Examining the Distribution of the Bioreductive Drug AQ4N and Its Metabolites in Treated Tumours by Imaging MALDI-MS

Sally J. Atkinson1, Malcolm R. Clench1, Laurence H. Patterson2, Paul M. Loadman2

1 Sheffield Hallam University, Sheffield, United Kingdom
2 Institute of Cancer Therapeutics, Bradford, United Kingdom

Correspondence address: Sally J. Atkinson, Sheffield Hallam University, Biomedical Research Centre, 1 Howard Street, sheffield, S1 1WB United Kingdom.

Keywords: Drug; Imaging; Ionization, Matrix-Assisted Laser Desorption; MALDI.

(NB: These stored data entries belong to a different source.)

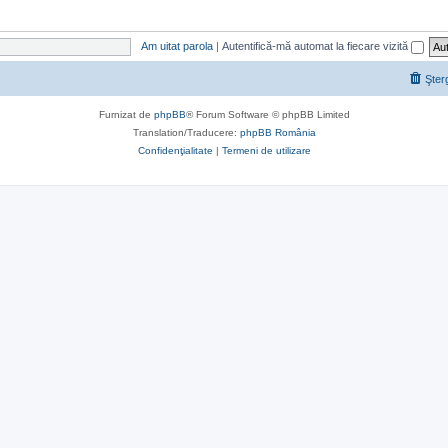
Am uitat parola
|
Autentifică-mă automat la fiecare vizită
Şter
Furnizat de
phpBB
® Forum Software © phpBB Limited
Translation/Traducere:
phpBB România
Confidenţialitate
|
Termeni de utilizare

Novel aspect: Parallel imaging of in situ metabolism of anti-cancer drugs for distribution studies.

 

Introduction
AQ4N is an innovative chemotherapeutic agent, designed specifically for treatment of solid tumours. The drug is targeted toward hypoxic tumour regions, which are resistant to conventional treatment by chemotherapy and radiotherapy. The highly reductive conditions found in hypoxic tissues function to activate AQ4N to the persistent anticancer agent AQ4. AQ4 is a DNA-affinic compound that has been found to sensitize tumours to existing chemo- and radiotherapy treatments.

Methods
Imaging MALDI-MS has been used in determining spatial distribution of both AQ4N and AQ4 in tumour samples. Direct analysis of AQ4N treated H460 human tumour xenographs has been carried out to examine the spatial distribution of AQ4N and AQ4 with respect to hypoxic tumour regions. Tumour bearing mice were treated with AQ4N (100mg/kg, i.p.) and tumours excised following 24h treatment. Tumours were flash frozen and tumour cryosections (12µm) were placed directly onto stainless steel MALDI targets and spray-coated with organic acid matrix (α-CHCA, 25mg/mL in acetone, 0.1% TFA). All images were obtained using an Applied Biosystems/MDS Sciex QStar Pulsar i, fitted with an orthogonal MALDI ion source and Nd:YaG laser (laser power 3.2 µJ, repetition rate 1000Hz).

Preliminary results
Due to the DNA affinic properties of AQ4 it was necessary to focus the method development on using matrices with varied levels of TFA (0-2%) in order to investigate the effects of pH on dissociation of AQ4 from DNA. Analysis of both AQ4N and its active metabolite AQ4 in tumour sections, was successful when using the appropriate matrix composition. Image analysis of both AQ4 and AQ4N from direct tissue samples has been successful. The addition of increased levels of matrix TFA has also proven to allow analysis of AQ4 through promoting dissociation of the compound from DNA. The success of this technique will enable further studies on the distribution and in situ metabolism of anticancer agents within solid tumours and other tissues.